Mobilier urbain » Qui n’a pas erré ces derniers mois, un gobelet de café brûlant dans une main, un sandwich dans l’autre, en quête d’un banc pour se reposer, faute de pouvoir recharger ses batteries dans un restaurant? Avec la longue fermeture de tous nos lieux d’échanges habituels, nous avons réinvesti à qui mieux mieux les bancs et toutes les autres assises informelles qui nous tombaient sous les fesses: murets, escaliers, rochers, pelouses et autres souches. A Lausanne, le Musée de design et d’arts appliqués (Mudac) vient de lancer d’excellentes balades guidées en l’honneur des bancs (voir l’encadré), ces grands acteurs du mobilier urbain qu’on utilise souvent sans même y prêter attention. Une sociologue y consacre, elle, toute son énergie. Renate Albrecher est assistante scientifique au Laboratoire de sociologie urbaine de l’Ecole polytechnique fédérale de Lausanne (EPFL) dirigé par Vincent Kaufmann. Elle y mène une recherche sur le rôle des bancs publics dans la promotion de la marche à pied. Elle a également fondé en 2016 l’association Bankkultur, qu’elle préside, et qui recense de façon participative, et avec beaucoup d’enthousiasme, les bancs publics de Suisse.

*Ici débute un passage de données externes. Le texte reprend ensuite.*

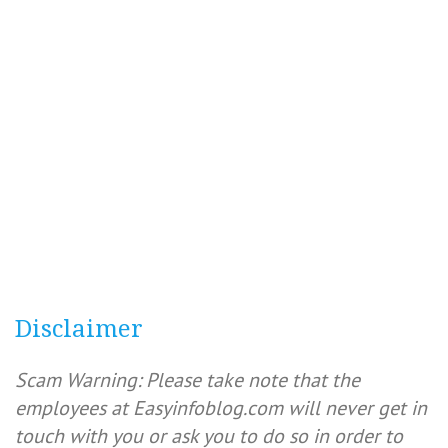
Disclaimer
Scam Warning: Please take note that the
employees at Easyinfoblog.com will never get in
touch with you or ask you to do so in order to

Pourquoi avoir créé une association en l’honneur des bancs?
Renate Albrecher: J’ai étudié la sociologie urbaine, qui m’a sensibilisée aux espaces publics. Par la suite, j’ai commencé à m’intéresser au banc public, qui est un objet omniprésent mais méconnu: on le voit sans le voir. Les bancs ne sont même pas recensés sur une carte! Pourtant ils nous invitent à un geste d’hospitalité. Et souvent à découvrir de beaux endroits. En Suisse, la densité des bancs est élevée, même en dehors des villes. Ce qui n’est pas étonnant puisque le banc public était un outil clé du tourisme au XIXe siècle. Et du symbole originel du beau paysage, il est devenu aujourd’hui – à tort – l’attribut des personnes âgées. Quand bien même les observations que nous menons à l’EPFL nous montrent que tout le monde l’utilise, pas seulement les seniors. Notre association a donc pour but de mieux comprendre et promouvoir la culture de cet objet.